What the exercise asks: Among the entries below, extract exactly the lines that run from the one with "Here is an image. Find all instances of 'myocardium'." through the one with "Image attached. Can you find small bowel?", both ends included.

(Stored data)
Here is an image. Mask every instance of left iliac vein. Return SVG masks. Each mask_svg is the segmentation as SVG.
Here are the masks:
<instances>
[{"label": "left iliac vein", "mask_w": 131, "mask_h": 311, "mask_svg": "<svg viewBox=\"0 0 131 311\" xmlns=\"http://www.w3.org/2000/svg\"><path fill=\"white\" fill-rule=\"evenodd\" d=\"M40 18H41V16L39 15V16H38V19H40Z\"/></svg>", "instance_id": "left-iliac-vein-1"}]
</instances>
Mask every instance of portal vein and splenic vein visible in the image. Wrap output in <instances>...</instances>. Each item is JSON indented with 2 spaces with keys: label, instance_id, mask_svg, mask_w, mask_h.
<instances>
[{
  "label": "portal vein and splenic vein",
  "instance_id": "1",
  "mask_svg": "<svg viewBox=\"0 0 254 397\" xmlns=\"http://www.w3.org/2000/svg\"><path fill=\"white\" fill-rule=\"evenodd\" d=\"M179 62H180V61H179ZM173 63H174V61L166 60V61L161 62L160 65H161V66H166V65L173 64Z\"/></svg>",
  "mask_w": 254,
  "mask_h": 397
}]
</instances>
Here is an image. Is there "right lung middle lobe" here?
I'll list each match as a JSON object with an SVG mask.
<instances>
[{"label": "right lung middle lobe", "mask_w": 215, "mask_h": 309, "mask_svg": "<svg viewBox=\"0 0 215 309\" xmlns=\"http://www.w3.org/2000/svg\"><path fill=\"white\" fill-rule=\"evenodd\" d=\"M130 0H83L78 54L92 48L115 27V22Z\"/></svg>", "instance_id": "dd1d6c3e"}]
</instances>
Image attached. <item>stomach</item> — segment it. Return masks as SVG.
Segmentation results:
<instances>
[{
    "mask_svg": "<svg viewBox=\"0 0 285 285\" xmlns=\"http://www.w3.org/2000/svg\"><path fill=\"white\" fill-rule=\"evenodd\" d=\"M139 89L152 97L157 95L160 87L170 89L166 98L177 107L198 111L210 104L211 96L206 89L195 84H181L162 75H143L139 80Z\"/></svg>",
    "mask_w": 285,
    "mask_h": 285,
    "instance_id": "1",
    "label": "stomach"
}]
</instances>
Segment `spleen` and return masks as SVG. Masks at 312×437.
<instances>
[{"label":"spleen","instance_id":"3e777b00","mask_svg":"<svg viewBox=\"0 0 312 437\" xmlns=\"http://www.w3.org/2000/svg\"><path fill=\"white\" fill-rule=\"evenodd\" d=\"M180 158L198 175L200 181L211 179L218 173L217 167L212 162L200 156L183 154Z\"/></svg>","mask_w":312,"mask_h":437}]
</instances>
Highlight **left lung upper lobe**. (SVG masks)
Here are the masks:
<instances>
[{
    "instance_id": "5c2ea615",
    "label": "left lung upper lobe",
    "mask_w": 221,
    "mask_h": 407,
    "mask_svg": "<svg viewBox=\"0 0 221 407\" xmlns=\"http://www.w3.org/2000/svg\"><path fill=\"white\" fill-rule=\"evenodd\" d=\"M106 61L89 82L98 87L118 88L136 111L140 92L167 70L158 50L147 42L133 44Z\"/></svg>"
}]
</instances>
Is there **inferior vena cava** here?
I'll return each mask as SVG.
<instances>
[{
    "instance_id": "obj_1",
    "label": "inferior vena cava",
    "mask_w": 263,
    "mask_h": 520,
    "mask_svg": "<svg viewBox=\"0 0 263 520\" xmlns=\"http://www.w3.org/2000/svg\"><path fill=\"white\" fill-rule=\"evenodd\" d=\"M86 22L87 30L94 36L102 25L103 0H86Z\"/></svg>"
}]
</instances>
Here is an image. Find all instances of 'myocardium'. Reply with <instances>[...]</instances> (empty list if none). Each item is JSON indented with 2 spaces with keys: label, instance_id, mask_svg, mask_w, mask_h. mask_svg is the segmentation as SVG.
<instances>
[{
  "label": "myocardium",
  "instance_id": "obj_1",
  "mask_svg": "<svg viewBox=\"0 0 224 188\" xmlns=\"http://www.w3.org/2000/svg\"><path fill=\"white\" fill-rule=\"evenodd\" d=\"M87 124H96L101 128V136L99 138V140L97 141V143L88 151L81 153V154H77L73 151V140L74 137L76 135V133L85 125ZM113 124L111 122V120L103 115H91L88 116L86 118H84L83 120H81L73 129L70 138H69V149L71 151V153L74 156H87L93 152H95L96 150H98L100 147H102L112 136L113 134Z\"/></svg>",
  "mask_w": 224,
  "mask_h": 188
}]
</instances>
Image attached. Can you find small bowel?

---

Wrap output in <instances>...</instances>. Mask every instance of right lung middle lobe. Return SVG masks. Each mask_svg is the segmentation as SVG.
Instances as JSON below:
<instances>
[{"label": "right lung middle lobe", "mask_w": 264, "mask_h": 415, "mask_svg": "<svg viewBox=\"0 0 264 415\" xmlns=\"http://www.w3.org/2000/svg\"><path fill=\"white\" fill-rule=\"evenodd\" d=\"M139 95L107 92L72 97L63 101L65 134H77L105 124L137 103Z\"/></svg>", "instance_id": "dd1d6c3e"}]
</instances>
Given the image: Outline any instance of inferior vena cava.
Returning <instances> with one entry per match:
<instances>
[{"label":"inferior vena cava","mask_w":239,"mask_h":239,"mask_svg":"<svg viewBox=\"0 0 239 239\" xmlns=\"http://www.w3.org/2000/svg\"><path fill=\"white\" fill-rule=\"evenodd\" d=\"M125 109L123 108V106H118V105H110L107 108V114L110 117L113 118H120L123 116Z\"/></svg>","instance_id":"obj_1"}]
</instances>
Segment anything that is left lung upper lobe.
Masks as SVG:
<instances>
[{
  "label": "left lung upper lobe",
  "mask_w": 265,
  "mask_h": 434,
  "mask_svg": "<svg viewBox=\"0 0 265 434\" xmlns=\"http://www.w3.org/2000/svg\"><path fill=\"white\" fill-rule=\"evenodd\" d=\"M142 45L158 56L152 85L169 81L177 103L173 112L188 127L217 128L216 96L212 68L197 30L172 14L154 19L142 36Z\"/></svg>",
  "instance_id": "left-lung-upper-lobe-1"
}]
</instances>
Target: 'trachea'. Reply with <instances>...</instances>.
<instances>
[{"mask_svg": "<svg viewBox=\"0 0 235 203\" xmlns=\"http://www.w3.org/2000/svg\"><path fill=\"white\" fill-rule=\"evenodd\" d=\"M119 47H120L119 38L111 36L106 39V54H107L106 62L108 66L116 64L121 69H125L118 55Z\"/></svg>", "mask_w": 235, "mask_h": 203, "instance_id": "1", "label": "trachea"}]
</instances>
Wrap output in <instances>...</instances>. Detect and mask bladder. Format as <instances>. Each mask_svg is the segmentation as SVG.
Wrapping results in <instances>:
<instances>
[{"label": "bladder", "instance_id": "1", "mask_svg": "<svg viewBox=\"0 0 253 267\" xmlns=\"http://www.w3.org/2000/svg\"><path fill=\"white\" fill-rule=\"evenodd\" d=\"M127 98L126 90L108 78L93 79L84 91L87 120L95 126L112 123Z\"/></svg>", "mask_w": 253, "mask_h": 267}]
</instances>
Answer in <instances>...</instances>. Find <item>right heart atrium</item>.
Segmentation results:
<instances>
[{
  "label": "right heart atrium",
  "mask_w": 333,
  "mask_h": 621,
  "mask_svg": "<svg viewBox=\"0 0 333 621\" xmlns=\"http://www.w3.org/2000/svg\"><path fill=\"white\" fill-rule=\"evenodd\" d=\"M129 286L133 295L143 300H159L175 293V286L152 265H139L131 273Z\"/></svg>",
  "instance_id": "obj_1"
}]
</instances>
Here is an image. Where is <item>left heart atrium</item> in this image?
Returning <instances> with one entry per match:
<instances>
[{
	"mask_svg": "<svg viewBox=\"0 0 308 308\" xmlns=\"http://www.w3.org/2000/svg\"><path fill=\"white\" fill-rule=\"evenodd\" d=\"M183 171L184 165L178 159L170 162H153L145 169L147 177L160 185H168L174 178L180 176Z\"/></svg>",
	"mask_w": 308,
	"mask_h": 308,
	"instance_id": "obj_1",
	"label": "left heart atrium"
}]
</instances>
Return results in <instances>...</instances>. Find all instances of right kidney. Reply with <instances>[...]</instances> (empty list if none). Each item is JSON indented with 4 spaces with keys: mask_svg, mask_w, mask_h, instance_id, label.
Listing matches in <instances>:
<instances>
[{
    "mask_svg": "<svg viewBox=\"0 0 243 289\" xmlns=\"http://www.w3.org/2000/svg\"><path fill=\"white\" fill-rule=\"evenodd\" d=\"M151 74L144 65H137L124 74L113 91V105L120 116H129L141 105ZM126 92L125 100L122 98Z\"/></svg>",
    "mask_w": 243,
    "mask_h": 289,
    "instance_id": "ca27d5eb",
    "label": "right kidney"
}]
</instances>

==

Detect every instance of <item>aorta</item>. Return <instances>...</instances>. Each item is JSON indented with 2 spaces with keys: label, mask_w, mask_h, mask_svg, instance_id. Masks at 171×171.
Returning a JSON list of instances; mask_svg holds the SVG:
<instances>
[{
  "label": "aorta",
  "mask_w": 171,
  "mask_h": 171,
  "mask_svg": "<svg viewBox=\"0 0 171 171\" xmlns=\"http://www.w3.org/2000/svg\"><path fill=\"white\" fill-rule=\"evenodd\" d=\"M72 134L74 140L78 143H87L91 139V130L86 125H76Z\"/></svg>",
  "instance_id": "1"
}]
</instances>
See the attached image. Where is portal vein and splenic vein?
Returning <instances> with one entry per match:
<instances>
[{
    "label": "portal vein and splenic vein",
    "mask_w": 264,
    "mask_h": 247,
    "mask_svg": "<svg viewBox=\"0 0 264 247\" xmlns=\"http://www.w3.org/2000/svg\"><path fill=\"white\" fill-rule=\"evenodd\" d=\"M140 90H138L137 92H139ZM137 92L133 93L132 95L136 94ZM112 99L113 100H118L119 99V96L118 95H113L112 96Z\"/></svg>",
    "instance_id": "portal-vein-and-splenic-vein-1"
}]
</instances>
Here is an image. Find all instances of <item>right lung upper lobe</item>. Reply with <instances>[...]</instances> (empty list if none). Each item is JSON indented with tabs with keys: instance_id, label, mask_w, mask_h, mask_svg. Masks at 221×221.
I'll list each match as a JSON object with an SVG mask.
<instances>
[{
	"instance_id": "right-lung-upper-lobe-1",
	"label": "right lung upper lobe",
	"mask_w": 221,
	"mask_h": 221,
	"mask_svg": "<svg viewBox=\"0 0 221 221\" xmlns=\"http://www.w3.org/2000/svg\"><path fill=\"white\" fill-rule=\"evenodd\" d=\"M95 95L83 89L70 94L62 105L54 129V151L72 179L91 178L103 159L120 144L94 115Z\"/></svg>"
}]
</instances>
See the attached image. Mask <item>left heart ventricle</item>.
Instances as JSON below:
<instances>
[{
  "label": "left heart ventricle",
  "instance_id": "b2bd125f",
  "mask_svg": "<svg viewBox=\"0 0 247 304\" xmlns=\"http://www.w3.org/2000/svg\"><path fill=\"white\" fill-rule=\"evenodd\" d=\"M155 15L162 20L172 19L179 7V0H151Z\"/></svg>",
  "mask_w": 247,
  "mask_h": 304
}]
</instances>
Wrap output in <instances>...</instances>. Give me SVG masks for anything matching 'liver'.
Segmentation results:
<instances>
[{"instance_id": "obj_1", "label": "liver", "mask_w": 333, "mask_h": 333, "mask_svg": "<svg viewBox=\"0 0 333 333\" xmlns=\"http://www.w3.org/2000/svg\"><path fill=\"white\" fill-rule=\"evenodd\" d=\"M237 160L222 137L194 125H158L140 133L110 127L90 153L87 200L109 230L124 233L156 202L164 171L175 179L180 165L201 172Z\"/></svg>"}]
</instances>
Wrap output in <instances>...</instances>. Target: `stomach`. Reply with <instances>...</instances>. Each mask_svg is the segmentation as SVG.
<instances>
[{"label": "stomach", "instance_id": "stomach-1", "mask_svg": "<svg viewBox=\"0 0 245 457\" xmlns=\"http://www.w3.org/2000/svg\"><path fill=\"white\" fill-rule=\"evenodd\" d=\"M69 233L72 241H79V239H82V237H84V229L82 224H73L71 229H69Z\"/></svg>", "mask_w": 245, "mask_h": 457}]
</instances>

Response area:
Here is an image. Find all instances of 'myocardium'. Reply with <instances>[...]</instances> (empty list if none). Each item is JSON indented with 2 spaces with keys: label, instance_id, mask_svg, mask_w, mask_h. mask_svg is the segmentation as SVG.
<instances>
[{
  "label": "myocardium",
  "instance_id": "obj_1",
  "mask_svg": "<svg viewBox=\"0 0 224 188\" xmlns=\"http://www.w3.org/2000/svg\"><path fill=\"white\" fill-rule=\"evenodd\" d=\"M87 124H96L101 128V136L99 138V140L97 141V143L88 151L81 153V154H77L73 151V140L74 137L76 135V133L85 125ZM113 124L111 122V120L103 115H91L88 116L86 118H84L83 120H81L73 129L70 138H69V149L71 151V153L74 156H87L93 152H95L96 150H98L100 147H102L112 136L113 134Z\"/></svg>",
  "mask_w": 224,
  "mask_h": 188
}]
</instances>
Image attached. Can you find small bowel?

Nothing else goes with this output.